Interested in classical music but intimidated because you don't know much about it? Or maybe you're a huge fan who wants to get deeper into the genre?
Pianist Jeffrey Siegel's Keyboard Conversations, which begin next week at the Gallo Center for the Arts, are designed for you.
The four-concert series kicks off with a program on "The Power and Passion of Beethoven."
Those who attend will find out the back story on "Für Elise" (who was she and why did Beethoven compose this for her?), why the Moonlight Sonata got its name and who was leaving when Beethoven wrote the Farewell Sonata in E Flat.
Future conversations will be "An American Salute" (Dec. 5), "The Longevity of the Short Piece (Jan. 30) and "Musical Pictures" (Feb. 27).
The shows aren't lectures with musical examples.
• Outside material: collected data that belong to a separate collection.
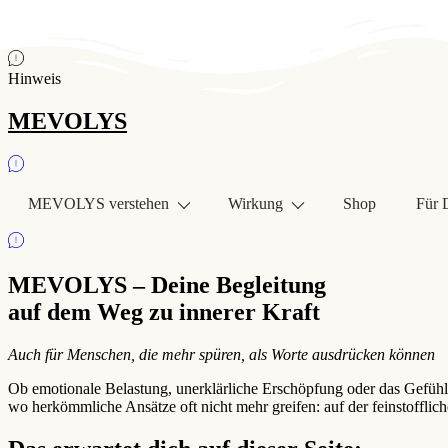
MEVOLYS
Hinweis
MEVOLYS
MEVOLYS verstehen
Wirkung
Shop
Für 
MEVOLYS – Deine Begleitung
auf dem Weg zu innerer Kraft
Auch für Menschen, die mehr spüren, als Worte ausdrücken können
Ob emotionale Belastung, unerklärliche Erschöpfung oder das Gefühl
wo herkömmliche Ansätze oft nicht mehr greifen: auf der feinstoffli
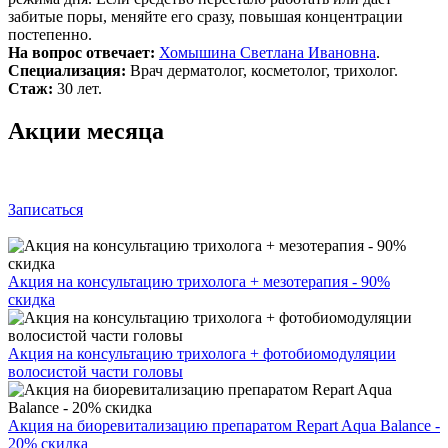
забитые поры, меняйте его сразу, повышая концентрации
постепенно.
На вопрос отвечает:
Хомышина Светлана Ивановна
.
Специализация:
Врач дерматолог, косметолог, трихолог.
Стаж:
30 лет.
Акции месяца
Записаться
Акция на консультацию трихолога + мезотерапия - 90%
скидка
Акция на консультацию трихолога + фотобиомодуляции
волосистой части головы
Акция на биоревитализацию препаратом Repart Aqua Balance -
20% скидка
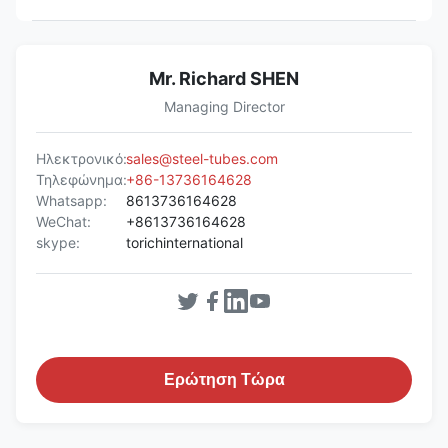
Mr. Richard SHEN
Managing Director
Ηλεκτρονικό:
sales@steel-tubes.com
Τηλεφώνημα:
+86-13736164628
Whatsapp:
8613736164628
WeChat:
+8613736164628
skype:
torichinternational
Ερώτηση Τώρα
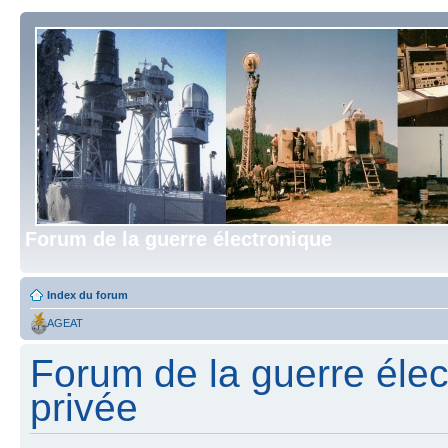
Forum de la guerre électronique
Index du forum
AGEAT
Forum de la guerre élect
privée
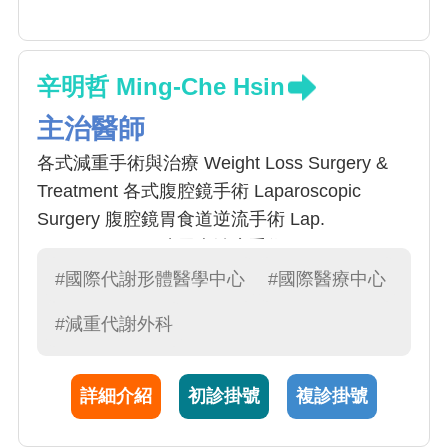
辛明哲 Ming-Che Hsin
主治醫師
各式減重手術與治療 Weight Loss Surgery &
Treatment 各式腹腔鏡手術 Laparoscopic
Surgery 腹腔鏡胃食道逆流手術 Lap.
Fundoplication 糖尿病治療手術 Metabolic
Surgery 甲狀腺手術 Thyroidectomy 經口甲狀
#國際代謝形體醫學中心
#國際醫療中心
腺手術 Transoral endoscopic thyroidectomy
#減重代謝外科
詳細介紹
初診掛號
複診掛號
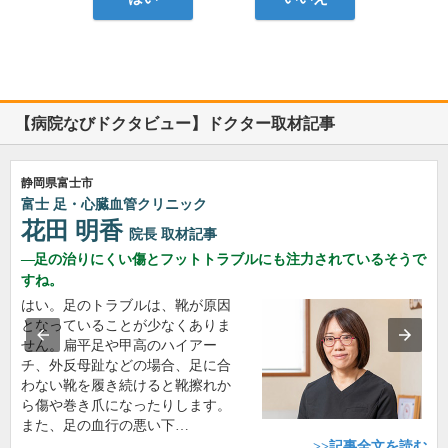
【病院なびドクタビュー】ドクター取材記事
静岡県富士市
富士 足・心臓血管クリニック
花田 明香
院長
取材記事
足の治りにくい傷とフットトラブルにも注力されているそうで
すね。
はい。足のトラブルは、靴が原因
となっていることが少なくありま
せん。扁平足や甲高のハイアー
チ、外反母趾などの場合、足に合
わない靴を履き続けると靴擦れか
ら傷や巻き爪になったりします。
また、足の血行の悪い下…
>>記事全文を読む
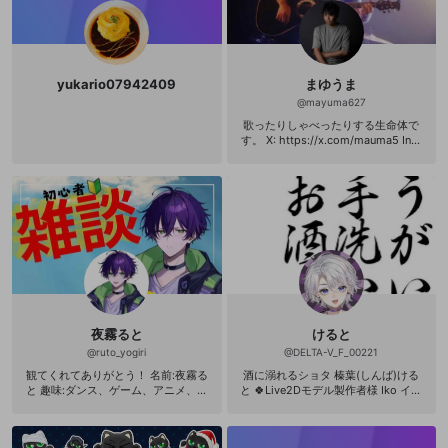
yukario07942409
まゆうま
@
mayuma627
歌ったりしゃべったりする生命体で
す。 X: https://x.com/mauma5 Inst
agram: https://www.instagram.co
m/myuma_gx?igsh=NTVrMzVibXA
waG5p&utm_source=qr
夜霧ると
けると
@
ruto_yogiri
@
DELTA-V_F_00221
観てくれてありがとう！ 名前:夜霧る
酒に溺れるショタ 榛葉(しんば)ける
と 趣味:ダンス、ゲーム、アニメ、音
と 🍀Live2Dモデル製作者様 Iko イコ
楽、youtube 配信:fpsやフリーゲー
様(@IKOIKO_ho) 🍀︎配信内容 ゲー
ムたまに歌枠やります 配信時間帯:2
ム、歌、アニメ作る等 🍀好きなゲー
2〜26 2024年10月26日活動開始🔥
ム 任天堂様 🍀苦手 ホラーゲーム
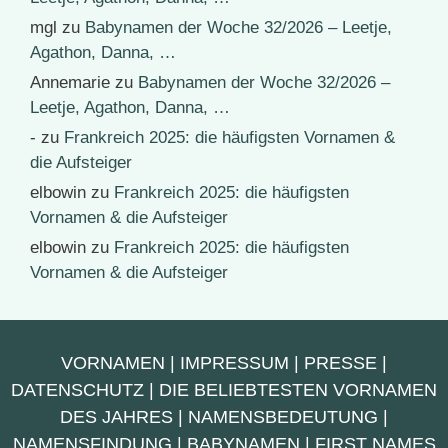
mgl
zu
Babynamen der Woche 32/2026 – Leetje,
Agathon, Danna, …
Annemarie
zu
Babynamen der Woche 32/2026 –
Leetje, Agathon, Danna, …
-
zu
Frankreich 2025: die häufigsten Vornamen &
die Aufsteiger
elbowin
zu
Frankreich 2025: die häufigsten
Vornamen & die Aufsteiger
elbowin
zu
Frankreich 2025: die häufigsten
Vornamen & die Aufsteiger
VORNAMEN
|
IMPRESSUM
|
PRESSE
|
DATENSCHUTZ
|
DIE BELIEBTESTEN VORNAMEN
DES JAHRES
|
NAMENSBEDEUTUNG
|
NAMENSFINDUNG
|
BABYNAMEN
|
FIRST NAMES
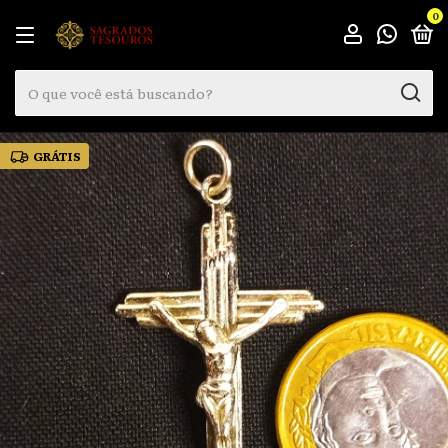
0
GRÁTIS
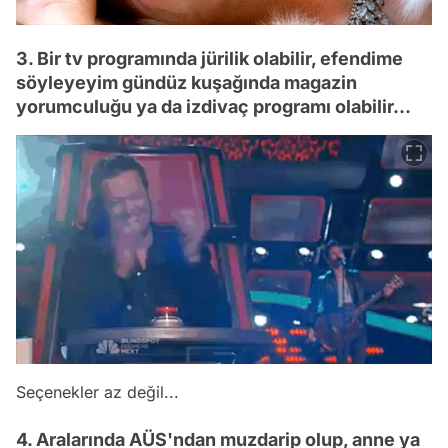
3. Bir tv programında jürilik olabilir, efendime
söyleyeyim gündüz kuşağında magazin
yorumculuğu ya da izdivaç programı olabilir...
Seçenekler az değil...
4. Aralarında AÜS'ndan muzdarip olup, anne ya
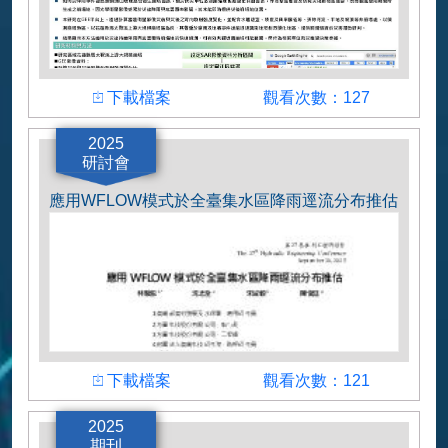
下載檔案
觀看次數
下載檔案
觀看次數：127
作者
2025
研討會
林駿恩、葉雯婷、陳俊廷、陳振宇
應用WFLOW模式於全臺集水區降雨逕流分布推估
下載檔案
觀看次數
下載檔案
觀看次數：121
作者
2025
期刊
林駿恩、沈志全、宋威毅、陳俊廷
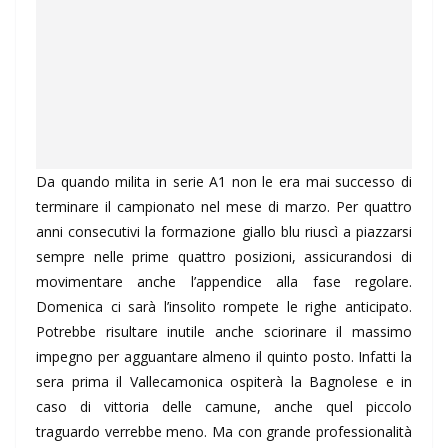
Da quando milita in serie A1 non le era mai successo di
terminare il campionato nel mese di marzo. Per quattro
anni consecutivi la formazione giallo blu riuscì a piazzarsi
sempre nelle prime quattro posizioni, assicurandosi di
movimentare anche l’appendice alla fase regolare.
Domenica ci sarà l’insolito rompete le righe anticipato.
Potrebbe risultare inutile anche sciorinare il massimo
impegno per agguantare almeno il quinto posto. Infatti la
sera prima il Vallecamonica ospiterà la Bagnolese e in
caso di vittoria delle camune, anche quel piccolo
traguardo verrebbe meno. Ma con grande professionalità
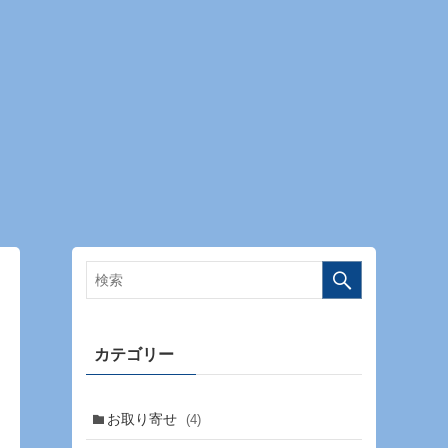
カテゴリー
お取り寄せ
(4)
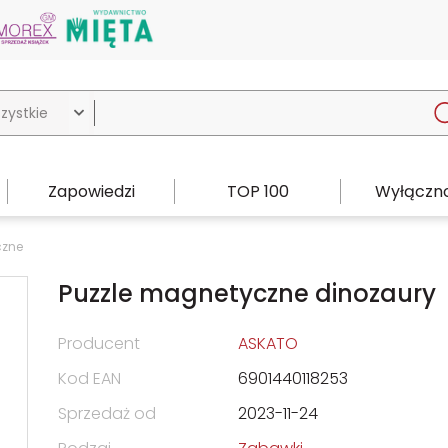

Zapowiedzi
TOP 100
Wyłączno
czne
Puzzle magnetyczne dinozaury
Producent
ASKATO
Kod EAN
6901440118253
Sprzedaż od
2023-11-24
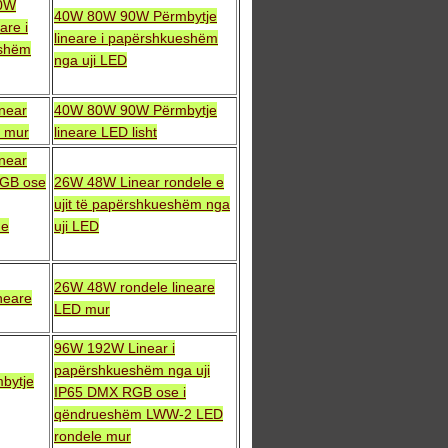
0W
40W 80W 90W Përmbytje
are i
lineare i papërshkueshëm
shëm
nga uji LED
near
40W 80W 90W Përmbytje
e mur
lineare LED lisht
near
GB ose
26W 48W Linear rondele e
ujit të papërshkueshëm nga
me
uji LED
26W 48W rondele lineare
neare
LED mur
96W 192W Linear i
papërshkueshëm nga uji
bytje
IP65 DMX RGB ose i
qëndrueshëm LWW-2 LED
rondele mur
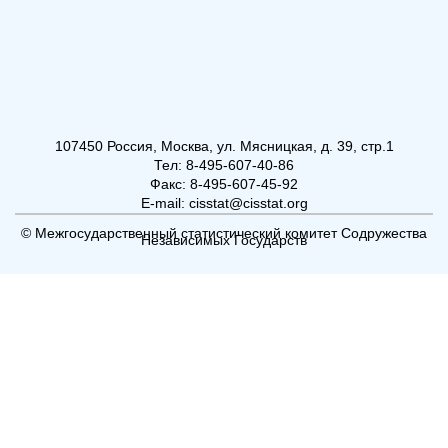
107450 Россия, Москва, ул. Мясницкая, д. 39, стр.1
Тел: 8-495-607-40-86
Факс: 8-495-607-45-92
E-mail: cisstat@cisstat.org
© Межгосударственный статистический комитет Содружества
Независимых Государств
Siegel plays all the pieces in their entirety, giving commentary and answering audience questions following the performances.
"It works best as a series because of the contrasts among the four concerts, four different composers, four different ideas," Siegel said in a phone interview from Milwaukee, where he was preparing to perform one of the shows. "Once people get used to it, they want to come back and hear other programs."
Siegel performs his Keyboard Conversations at 23 cities across the country. His first show in Modesto in April was so successful that the Gallo Center invited him back for a full series this season. He got the idea to stage the series in response to audience requests.
"Many people would say to me, 'I love classical music and I listen to classical music but I wish I could get more out of the classical music experience than just the ear wash of sound,' " Siegel said.
With the lecture format, listening is more meaningful, more enhanced, he said.
Siegel adopts an informal tone and takes care not to use technical language. Concertgoers don't have to worry about when to clap or what to wear. All he asks is that they bring an open mind and a willing ear. It's not a family concert, but interested children could attend.
While some around the country lament the decline in interest in classical music, Siegel is not worried, because of the enthusiasm he sees for Keyboard Conversations.
"There are many, many people of all ages who feel rightly that they are missing something not to have Beethoven in their lives," he said. The composer's music "reaches out and touches every human being who thinks and feels, whether that's a 15-year-old or an 85-year-old."